Provider settings are loaded from:

  1. Environment variables (bootstrap/fallback)
  2. Runtime YAML config (/app/data/config/runtime.yaml)
  3. Runtime config HTTP API

Update providers without restarting:

bash
curl -X PUT http://localhost:8787/config \
  -H "Authorization: Bearer ${ENGINE_API_KEY}" \
  -d '{"llm": {"provider": "openrouter", "model": "anthropic/claude-3-sonnet"}}'

TLS and Proxy Support

For production deployments behind a reverse proxy:

nginx
# nginx configuration
location /v1/realtime {
    proxy_pass http://localhost:8787/v1/realtime;
    proxy_http_version 1.1;
    proxy_set_header Upgrade $http_upgrade;
    proxy_set_header Connection "upgrade";
    proxy_read_timeout 86400;
    proxy_send_timeout 86400;
}

Logs and Metrics

View engine logs:

bash
# All logs
bun run stack:logs | grep engine

# Errors only
bun run stack:logs | grep engine | grep -i error

# Session events
bun run stack:logs | grep engine | grep -i "session\|speech\|response"

Provider Configuration

LLM Providers

Configure the LLM provider via environment variables or runtime config:

Groq (default, fast):

bash
LLM_PROVIDER=groq
GROQ_API_KEY=gsk_your_key
GROQ_MODEL=openai/gpt-oss-20b

OpenRouter (100+ models):

bash
LLM_PROVIDER=openrouter
OPENROUTER_API_KEY=sk-or-v1-your_key
OPENROUTER_MODEL=anthropic/claude-3-sonnet

Speech-to-Text

Default: Deepgram Nova-3

bash
STT_PROVIDER=deepgram
DEEPGRAM_API_KEY=your_key
DEEPGRAM_STT_MODEL=nova-3
DEEPGRAM_STT_LANGUAGE=en-US

Text-to-Speech

Default: Deepgram Aura-2

bash
TTS_PROVIDER=deepgram
DEEPGRAM_TTS_MODEL=aura-2-thalia-en

Voice Activity Detection

Default: Silero VAD

bash
VAD_PROVIDER=silero
VAD_ENABLED=true
VAD_THRESHOLD=0.5
VAD_MIN_SILENCE_MS=550

Runtime Config Ownership

The engine persists its runtime configuration as YAML at /app/data/config/runtime.yaml on the engine-data Docker volume.

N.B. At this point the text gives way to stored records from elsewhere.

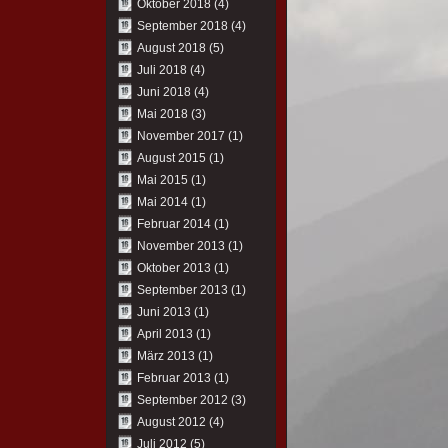
Oktober 2018
(4)
September 2018
(4)
August 2018
(5)
Juli 2018
(4)
Juni 2018
(4)
Mai 2018
(3)
November 2017
(1)
August 2015
(1)
Mai 2015
(1)
Mai 2014
(1)
Februar 2014
(1)
November 2013
(1)
Oktober 2013
(1)
September 2013
(1)
Juni 2013
(1)
April 2013
(1)
März 2013
(1)
Februar 2013
(1)
September 2012
(3)
August 2012
(4)
Juli 2012
(5)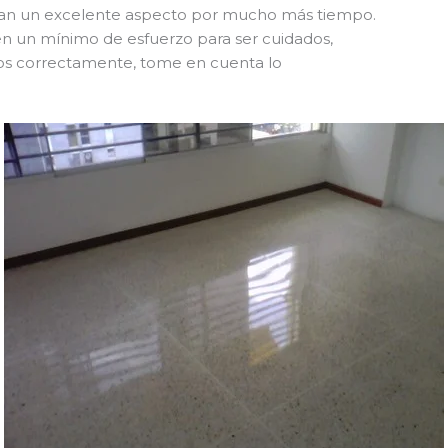
an un excelente aspecto por mucho más tiempo.
en un mínimo de esfuerzo para ser cuidados,
dos correctamente, tome en cuenta lo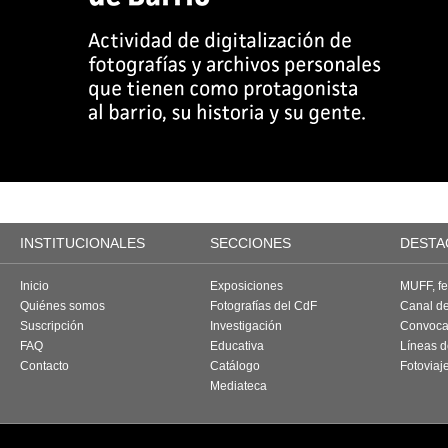
INSTITUCIONALES
SECCIONES
DESTA
Inicio
Exposiciones
MUFF, fes
Quiénes somos
Fotografías del CdF
Canal d
Suscripción
Investigación
Convoca
FAQ
Educativa
Líneas d
Contacto
Catálogo
Fotoviaj
Mediateca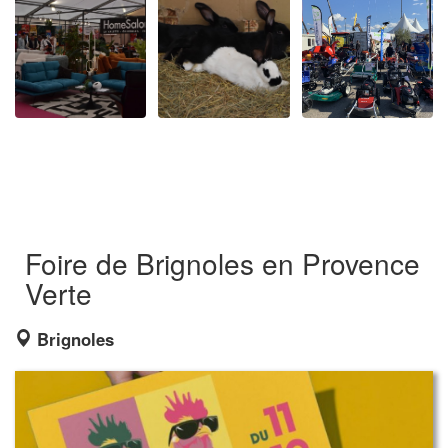
Foire de Brignoles en Provence
Verte
Brignoles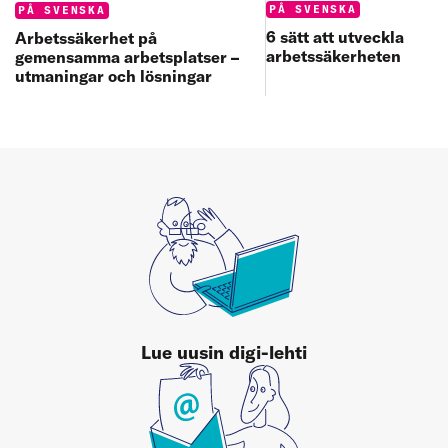
Categories:
Categories:
PÅ SVENSKA
PÅ SVENSKA
6 sätt att utveckla
Arbetssäkerhet på
arbetssäkerheten
gemensamma arbetsplatser –
utmaningar och lösningar
Lue uusin digi-lehti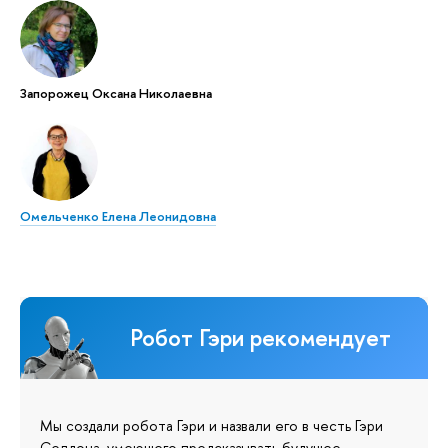
Запорожец Оксана Николаевна
Омельченко Елена Леонидовна
Робот Гэри рекомендует
Мы создали робота Гэри и назвали его в честь Гэри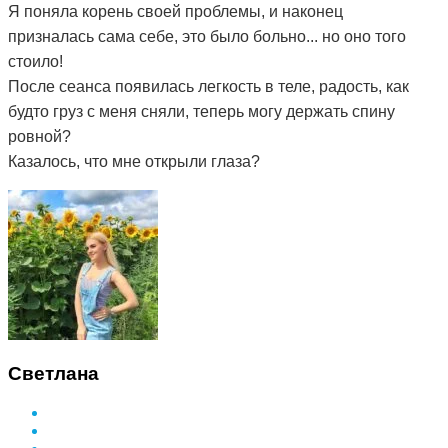
Я поняла корень своей проблемы, и наконец
призналась сама себе, это было больно... но оно того
стоило!
После сеанса появилась легкость в теле, радость, как
будто груз с меня сняли, теперь могу держать спину
ровной?
Казалось, что мне открыли глаза?
Светлана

Environment variables act as bootstrap defaults and fallbacks.

Config hierarchy (highest priority first):

  1. Runtime config HTTP API updates
  2. Runtime YAML file (/app/data/config/runtime.yaml)
  3. Environment variables

This allows updating configuration without rebuilding or restarting containers.

Typical Session Flow

  1. Token Acquisition: Client requests token from Core
  2. WebSocket Connection: Client connects to engine with token
  3. Session Creation: Engine validates token and creates session
  4. Audio Streaming: Client sends audio chunks
  5. Speech Detection: VAD detects speech start/end
  6. Transcription: STT converts speech to text
  7. AI Processing: LLM generates response
  8. Synthesis: TTS converts text to audio
  9. Streaming: Audio/text streamed back to client

Source Repository

The realtime engine is open source at github.com/usevowel/engine.